**Records shown:**
= Beginning of Section =

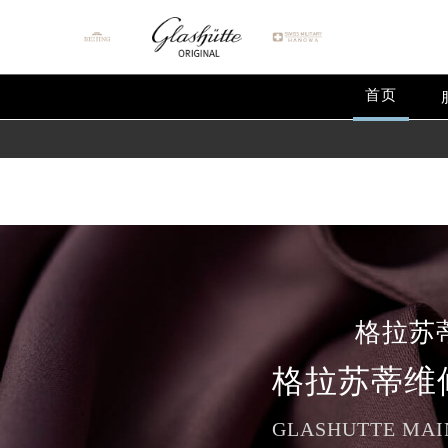
Warning
: extract() expects parameter 1 to be array, null give
Warning
: array_map(): Argument #2 should be an array in
/
首页
格拉苏
格拉苏蒂维
GLASHUTTE MAI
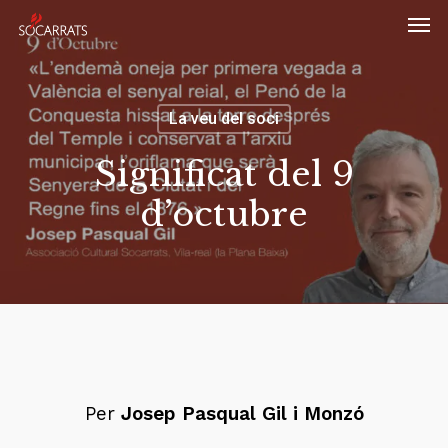
Skip
Men
to
main
content
La veu del soci
Significat del 9
d’octubre
Per
Josep Pasqual Gil i Monzó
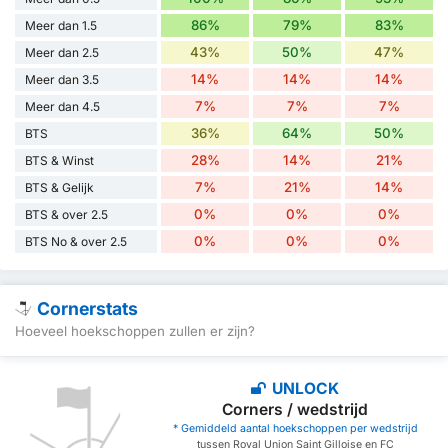
86%
79%
83%
Meer dan 1.5
43%
50%
47%
Meer dan 2.5
14%
14%
14%
Meer dan 3.5
7%
7%
7%
Meer dan 4.5
36%
64%
50%
BTS
28%
14%
21%
BTS & Winst
7%
21%
14%
BTS & Gelijk
0%
0%
0%
BTS & over 2.5
0%
0%
0%
BTS No & over 2.5
Cornerstats
Hoeveel hoekschoppen zullen er zijn?
UNLOCK
Corners / wedstrijd
* Gemiddeld aantal hoekschoppen per wedstrijd
tussen Royal Union Saint Gilloise en FC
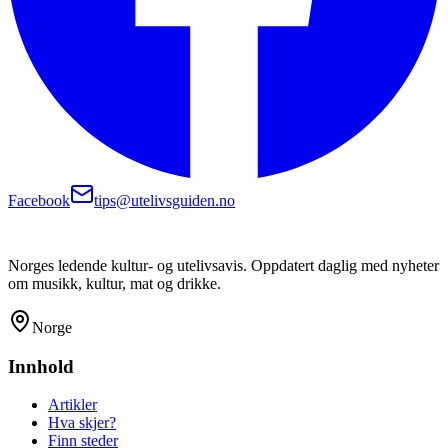
Facebook
tips@utelivsguiden.no
Norges ledende kultur- og utelivsavis. Oppdatert daglig med nyheter
om musikk, kultur, mat og drikke.
Norge
Innhold
Artikler
Hva skjer?
Finn steder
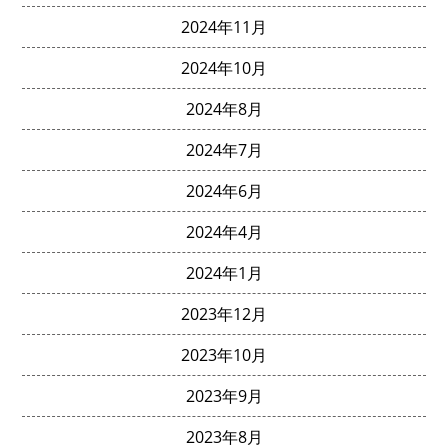
2024年11月
2024年10月
2024年8月
2024年7月
2024年6月
2024年4月
2024年1月
2023年12月
2023年10月
2023年9月
2023年8月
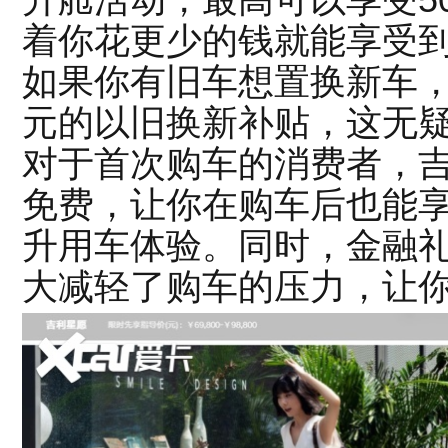
升舱活动，最高可以享受5
着你花更少的钱就能享受
如果你有旧车想置换新车，
元的以旧换新补贴，这无
对于首次购车的消费者，吉
免费，让你在购车后也能
升用车体验。同时，金融礼
大减轻了购车的压力，让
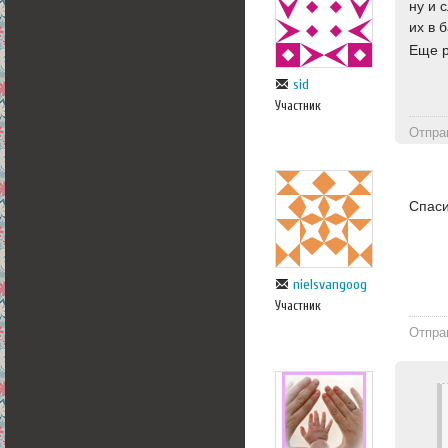
ну и 
их в 
Еще р
sid
Участник
Отпра
Спаси
nielsvangoog
Участник
Отпра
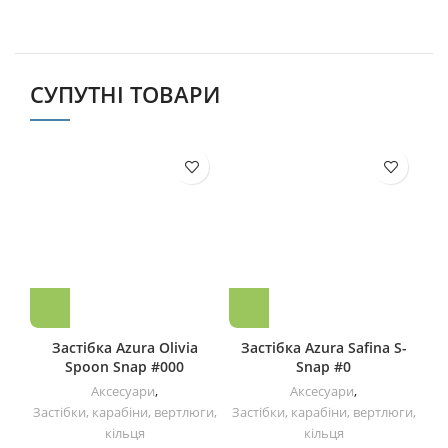
СУПУТНІ ТОВАРИ
Застiбка Azura Olivia
Застiбка Azura Safina S-
Spoon Snap #000
Snap #0
Аксесуари
,
Аксесуари
,
Застібки, карабіни, вертлюги,
Застібки, карабіни, вертлюги,
За
кільця
кільця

= End of Section =

Write out, with no pictures, only the lines from the line containing "对于首次购车的消费者，吉" through the last line of the listing above, exactly and with both ends included.

**Solution for this problem:**
对于首次购车的消费者，吉
免费，让你在购车后也能
升用车体验。同时，金融礼
大减轻了购车的压力，让
ну и 
их в 
Еще р
sid
Участник
Отпра
Спаси
nielsvangoog
Участник
Отпра
СУПУТНІ ТОВАРИ
Застiбка Azura Olivia
Застiбка Azura Safina S-
Spoon Snap #000
Snap #0
Аксесуари
,
Аксесуари
,
Застібки, карабіни, вертлюги,
Застібки, карабіни, вертлюги,
За
кільця
кільця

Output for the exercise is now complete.